All of this is just Cultural Marxist nonsense, “critical theory” developed by a lot of overpaid professors based on the writings of a bunch of decadent European intellectuals like Foucault and Derrida. Thirty years into the takeover of academia by post-structuralism, there is now scarcely anyone on an American university campus who has the intelligence or courage necessary to denounce critical theory as a delusion, a paranoid persecution fantasy of the progressive Left. But I digress . . .
What if I seized upon this list of Ontario sex-trafficking suspects to claim that guys named Muhammad are particularly prone to pedophilia, and thus largely responsible for child prostitution? Of course, feminists would begin shrieking “Racism!” and “Islamophobia!” But why is it OK for Meghan Murphy to insinuate that Canadian males in general are such perverts that an “enormous market for girls” exists north of the border, where it is “common . . . for men to seek out prostituted girls”?

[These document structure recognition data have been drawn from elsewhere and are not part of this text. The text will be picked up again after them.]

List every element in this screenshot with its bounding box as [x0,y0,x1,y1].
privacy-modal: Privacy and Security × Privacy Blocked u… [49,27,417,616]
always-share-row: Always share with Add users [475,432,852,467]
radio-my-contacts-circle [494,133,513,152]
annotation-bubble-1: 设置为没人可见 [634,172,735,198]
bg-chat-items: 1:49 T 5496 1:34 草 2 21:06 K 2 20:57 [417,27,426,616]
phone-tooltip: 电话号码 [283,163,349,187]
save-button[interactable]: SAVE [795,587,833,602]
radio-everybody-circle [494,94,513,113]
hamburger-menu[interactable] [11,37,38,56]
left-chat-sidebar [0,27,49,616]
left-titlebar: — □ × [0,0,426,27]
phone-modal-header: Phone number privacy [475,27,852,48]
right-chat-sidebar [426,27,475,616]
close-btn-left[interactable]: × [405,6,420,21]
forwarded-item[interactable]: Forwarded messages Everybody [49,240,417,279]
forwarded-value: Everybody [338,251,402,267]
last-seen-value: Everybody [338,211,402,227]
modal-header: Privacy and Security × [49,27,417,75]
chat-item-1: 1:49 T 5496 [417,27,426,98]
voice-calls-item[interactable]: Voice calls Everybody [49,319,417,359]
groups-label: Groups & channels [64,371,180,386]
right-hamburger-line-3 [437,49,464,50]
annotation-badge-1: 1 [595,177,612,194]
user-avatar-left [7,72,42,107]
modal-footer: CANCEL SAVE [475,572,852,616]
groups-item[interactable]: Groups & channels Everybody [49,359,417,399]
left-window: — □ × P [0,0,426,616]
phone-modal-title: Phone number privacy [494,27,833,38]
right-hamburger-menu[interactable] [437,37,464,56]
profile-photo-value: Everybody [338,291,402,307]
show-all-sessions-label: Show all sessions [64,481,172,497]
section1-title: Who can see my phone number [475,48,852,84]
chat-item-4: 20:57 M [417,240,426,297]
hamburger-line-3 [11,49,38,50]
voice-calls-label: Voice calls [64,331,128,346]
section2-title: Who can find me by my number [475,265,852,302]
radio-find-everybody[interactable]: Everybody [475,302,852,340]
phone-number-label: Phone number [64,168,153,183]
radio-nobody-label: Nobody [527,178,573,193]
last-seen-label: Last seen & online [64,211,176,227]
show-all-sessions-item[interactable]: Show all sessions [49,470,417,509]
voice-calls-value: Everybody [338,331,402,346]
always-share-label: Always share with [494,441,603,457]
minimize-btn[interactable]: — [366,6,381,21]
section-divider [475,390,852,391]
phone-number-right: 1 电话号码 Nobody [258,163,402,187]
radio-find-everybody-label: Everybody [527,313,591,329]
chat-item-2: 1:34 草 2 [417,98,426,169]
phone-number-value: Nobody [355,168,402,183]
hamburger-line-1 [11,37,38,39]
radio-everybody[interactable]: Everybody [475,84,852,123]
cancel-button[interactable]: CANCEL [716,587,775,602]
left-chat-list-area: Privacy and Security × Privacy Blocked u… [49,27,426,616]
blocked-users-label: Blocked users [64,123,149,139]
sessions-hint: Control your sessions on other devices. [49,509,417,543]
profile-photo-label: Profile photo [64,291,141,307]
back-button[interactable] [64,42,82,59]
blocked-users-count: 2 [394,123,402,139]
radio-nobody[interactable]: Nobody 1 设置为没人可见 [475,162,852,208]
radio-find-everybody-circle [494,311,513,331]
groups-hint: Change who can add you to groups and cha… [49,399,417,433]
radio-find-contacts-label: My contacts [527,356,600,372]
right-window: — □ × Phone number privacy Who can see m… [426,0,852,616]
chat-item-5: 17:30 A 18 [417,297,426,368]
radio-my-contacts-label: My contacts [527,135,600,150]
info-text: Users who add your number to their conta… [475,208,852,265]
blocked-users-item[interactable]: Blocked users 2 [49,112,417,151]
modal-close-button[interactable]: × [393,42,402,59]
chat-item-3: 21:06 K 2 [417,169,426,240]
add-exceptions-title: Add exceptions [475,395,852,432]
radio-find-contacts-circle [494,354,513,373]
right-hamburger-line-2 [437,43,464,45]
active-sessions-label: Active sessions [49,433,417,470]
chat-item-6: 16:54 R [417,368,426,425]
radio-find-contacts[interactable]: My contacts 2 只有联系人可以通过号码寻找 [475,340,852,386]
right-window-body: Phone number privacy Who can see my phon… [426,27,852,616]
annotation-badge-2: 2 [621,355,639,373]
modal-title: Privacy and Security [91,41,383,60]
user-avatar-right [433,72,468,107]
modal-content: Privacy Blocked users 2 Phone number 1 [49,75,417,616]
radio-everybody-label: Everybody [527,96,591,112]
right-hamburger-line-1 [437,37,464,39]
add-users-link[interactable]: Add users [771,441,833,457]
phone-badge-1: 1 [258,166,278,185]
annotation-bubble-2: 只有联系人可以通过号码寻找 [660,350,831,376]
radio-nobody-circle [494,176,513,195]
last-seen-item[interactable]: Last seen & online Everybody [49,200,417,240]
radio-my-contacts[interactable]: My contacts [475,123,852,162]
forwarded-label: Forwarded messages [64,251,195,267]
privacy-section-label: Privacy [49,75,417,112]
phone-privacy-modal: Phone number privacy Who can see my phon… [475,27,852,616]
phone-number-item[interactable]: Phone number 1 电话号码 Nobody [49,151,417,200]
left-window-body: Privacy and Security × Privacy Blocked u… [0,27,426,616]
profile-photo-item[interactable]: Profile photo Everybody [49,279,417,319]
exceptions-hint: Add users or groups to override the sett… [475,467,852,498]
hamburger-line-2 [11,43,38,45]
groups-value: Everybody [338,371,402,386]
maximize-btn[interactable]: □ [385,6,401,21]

Oh, that’s acceptable, because when a feminist reads a headline that more than 100 men were arrested in a sex-trafficking investigation, she just assumes that these Canadian perverts were white, and every feminist knows that white men are the lowest form of life on the planet.
This kind of left-wing groupthink — collective victimhood and collective guilt — is antithetical to individual responsibility. It is hate propaganda to describe a category (e.g., “men in Toronto” or “men named Muhammad”) and to attribute to them a heinous behavior (e.g., “seeking child prostitutes”) as a way of implying collective guilt. For some reason, the Left objects when we call attention to Muslims who shout “Allahu akbar!” while killing Americans, but the Left expects us to ignore the way feminists collectively demonize white males.

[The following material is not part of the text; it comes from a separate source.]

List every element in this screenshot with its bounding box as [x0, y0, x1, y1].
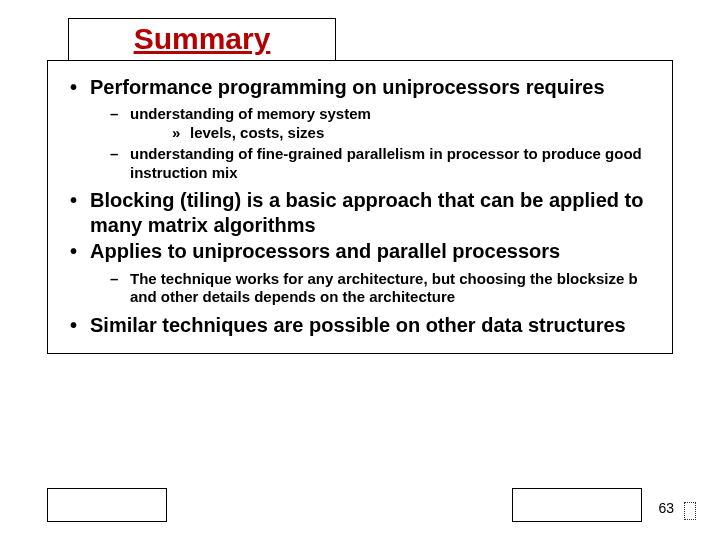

By the way, who is advocating legalized prostitution? Meghan Murphy seems to spend a lot of time attacking such arguments, and I don’t know much about Canadian politics, but I’m pretty sure right-wingers aren’t the ones engaged in this advocacy. Prostitution is reportedly rampant in Vancouver, where thousands of hookers and call girls ply their trade with the tacit approval of the left-wing municipal government.
Who is responsible for all this prostitution in Canada? Not me.

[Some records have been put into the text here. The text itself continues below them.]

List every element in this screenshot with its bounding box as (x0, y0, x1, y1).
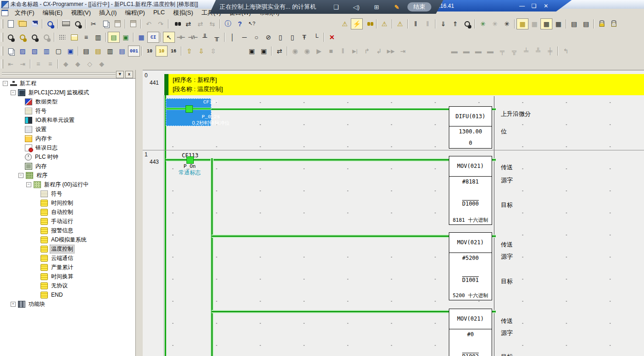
signed-decimal-icon[interactable]: 10 (156, 46, 168, 57)
upload-from-plc-icon[interactable]: ⇑ (449, 18, 461, 29)
help-icon[interactable]: ? (234, 18, 246, 29)
tree-item-新工程[interactable]: −新工程 (0, 79, 135, 88)
cancel-online-edit-icon[interactable]: ✳ (501, 18, 513, 29)
menu-item-3[interactable]: 插入(I) (95, 8, 121, 17)
io-break-3-icon[interactable]: ▬ (472, 46, 484, 57)
sim-play-icon[interactable]: ▶ (313, 46, 325, 57)
sim-to-end-icon[interactable]: ⇥ (397, 46, 409, 57)
io-comment-icon[interactable]: ▥ (92, 32, 104, 43)
find-replace-text-icon[interactable]: ⇆ (206, 18, 218, 29)
window-style-icon[interactable]: ▨ (17, 46, 29, 57)
speaker-icon[interactable]: ◁) (350, 4, 362, 11)
tree-item-功能块[interactable]: +功能块 (0, 299, 135, 309)
memory-view-icon[interactable]: ▤ (116, 46, 128, 57)
horizontal-line-icon[interactable]: ─ (238, 32, 250, 43)
instruction-mov-1[interactable]: MOV(021) #8181 D1000 8181 十六进制 (449, 156, 492, 225)
tree-item-内存卡[interactable]: 内存卡 (0, 134, 135, 143)
undo-icon[interactable]: ↶ (143, 18, 155, 29)
edit-stamp-4-icon[interactable]: ◆ (96, 58, 108, 69)
copy-icon[interactable] (99, 18, 111, 29)
tree-item-手动运行[interactable]: 手动运行 (0, 217, 135, 226)
io-set-5-icon[interactable]: ╪ (544, 46, 556, 57)
address-table-icon[interactable]: ▦ (135, 32, 147, 43)
unlock-icon[interactable] (608, 18, 620, 29)
tree-item-程序[interactable]: −程序 (0, 171, 135, 180)
info-icon[interactable]: ⓘ (222, 18, 234, 29)
tree-item-时间换算[interactable]: 时间换算 (0, 272, 135, 281)
tree-item-新PLC1[CJ2M] 监视模式[interactable]: −新PLC1[CJ2M] 监视模式 (0, 88, 135, 97)
grid-toggle-icon[interactable] (56, 32, 68, 43)
watch-window-icon[interactable]: ▤ (568, 18, 580, 29)
menu-item-2[interactable]: 视图(V) (67, 8, 95, 17)
menu-item-0[interactable]: 文件(F) (11, 8, 39, 17)
monitor-clock-icon[interactable]: ▦ (552, 18, 564, 29)
indent-icon[interactable]: ⇥ (17, 58, 29, 69)
compile-icon[interactable]: ⚠ (339, 18, 351, 29)
menu-item-5[interactable]: PLC (149, 8, 169, 17)
zoom-in-icon[interactable] (17, 32, 29, 43)
contact-cf113[interactable] (186, 156, 194, 164)
tree-item-错误日志[interactable]: 错误日志 (0, 143, 135, 152)
sim-pause-icon[interactable]: ‖ (337, 46, 349, 57)
toolbox-icon[interactable]: ⊞ (371, 4, 383, 11)
return-icon[interactable]: ↰ (560, 46, 572, 57)
new-file-icon[interactable] (5, 18, 17, 29)
dock-grip[interactable] (2, 72, 116, 75)
tree-item-设置[interactable]: 设置 (0, 125, 135, 134)
io-break-1-icon[interactable]: ▬ (448, 46, 460, 57)
zoom-out-icon[interactable] (41, 32, 52, 43)
tree-item-END[interactable]: END (0, 290, 135, 299)
tree-item-云端通信[interactable]: 云端通信 (0, 253, 135, 263)
pause-monitor-icon[interactable]: ‖ (410, 18, 422, 29)
zoom-100-icon[interactable] (29, 32, 41, 43)
window-properties-icon[interactable]: ▣ (64, 46, 76, 57)
io-break-4-icon[interactable]: ▬ (484, 46, 496, 57)
edit-stamp-1-icon[interactable]: ◆ (60, 58, 72, 69)
sim-step-out-icon[interactable]: ↲ (373, 46, 385, 57)
sim-connect-icon[interactable]: ▣ (258, 46, 270, 57)
menu-item-4[interactable]: 编程(P) (121, 8, 149, 17)
sim-settings-icon[interactable]: ▣ (246, 46, 258, 57)
toolbar-grip[interactable] (1, 46, 3, 56)
instruction-difu[interactable]: DIFU(013) 1300.00 0 (449, 106, 492, 149)
pen-icon[interactable]: ✎ (391, 4, 403, 11)
force-off-icon[interactable]: ⇩ (195, 46, 207, 57)
symbol-bar-icon[interactable]: ▤ (108, 32, 120, 43)
sim-step-icon[interactable]: ▶| (349, 46, 361, 57)
open-file-icon[interactable] (17, 18, 29, 29)
online-edit-icon[interactable]: ✳ (477, 18, 489, 29)
paste-icon[interactable] (111, 18, 123, 29)
collapse-icon[interactable]: − (18, 173, 23, 178)
instruction-box-icon[interactable]: ▯ (274, 32, 286, 43)
coil-no-icon[interactable]: ○ (250, 32, 262, 43)
instruction-mov-3[interactable]: MOV(021) #0 D1002 (449, 309, 492, 356)
contact-no-icon[interactable]: ⊣⊢ (175, 32, 187, 43)
context-help-icon[interactable]: ↖? (246, 18, 258, 29)
send-changes-icon[interactable]: ✳ (489, 18, 501, 29)
tree-item-内存[interactable]: 内存 (0, 161, 135, 171)
rung-comment-block[interactable]: [程序名 : 新程序] [段名称 : 温度控制] (164, 74, 644, 95)
collapse-icon[interactable]: − (11, 90, 16, 95)
tree-item-符号[interactable]: 符号 (0, 106, 135, 115)
ci-monitor-icon[interactable]: CI (147, 32, 159, 43)
instruction-mov-2[interactable]: MOV(021) #5200 D1001 5200 十六进制 (449, 232, 492, 300)
tree-item-新程序 (00)运行中[interactable]: −新程序 (00)运行中 (0, 180, 135, 189)
line-corner-icon[interactable]: └ (310, 32, 322, 43)
restore-button[interactable]: ❏ (530, 3, 538, 9)
io-set-3-icon[interactable]: ╧ (520, 46, 532, 57)
lock-icon[interactable] (596, 18, 608, 29)
io-set-2-icon[interactable]: ╦ (508, 46, 520, 57)
force-on-icon[interactable]: ⇧ (183, 46, 195, 57)
toolbar-grip[interactable] (1, 59, 3, 69)
find-icon[interactable] (170, 18, 182, 29)
online-warning-icon[interactable]: ⚠ (394, 18, 406, 29)
delete-icon[interactable]: ✕ (326, 32, 338, 43)
window-diagram-icon[interactable]: ▧ (29, 46, 41, 57)
ladder-editor[interactable]: 0 441 1 443 [程序名 : 新程序] [段名称 : 温度控制] CF1… (143, 70, 644, 356)
rung-comment-icon[interactable] (68, 32, 80, 43)
window-new-icon[interactable]: ▢ (52, 46, 64, 57)
sim-stop-hand-icon[interactable]: ◉ (301, 46, 313, 57)
sim-stop-icon[interactable]: ■ (325, 46, 337, 57)
tree-item-IO表和单元设置[interactable]: IO表和单元设置 (0, 115, 135, 125)
zoom-icon[interactable] (5, 32, 17, 43)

See, this is how individual responsibility works. It doesn’t matter if your name is Muhammad or Miguel, you are responsible for what you do, and you can’t blame your problems on somebody else. You got caught trying to hook up with a teenage girl who turned out to be an undercover cop? Don’t tell me you’re a victim of systemic oppression, because there are guys named Muhammad and Miguel who didn’t do what you did. And if you are a member of an ethnic group with a bad reputation — for example, Canadians — don’t blame this on the “prejudice” of others. Try to be a decent law-abiding person, and most people will be willing to give you a chance in life, despite the fact that you’re Canadian.
There are at least two or three Canadians who aren’t half-bad, but in general, I stay as far away from Canadians as possible. I’ve never forgiven Canada for inflicting Neil Young on the world, and for the same cursed nation to unleash Meghan Murphy to terrorize humanity — well, you’ll be a long time living that one down, collectively speaking.
“They’re not even a real country anyway.”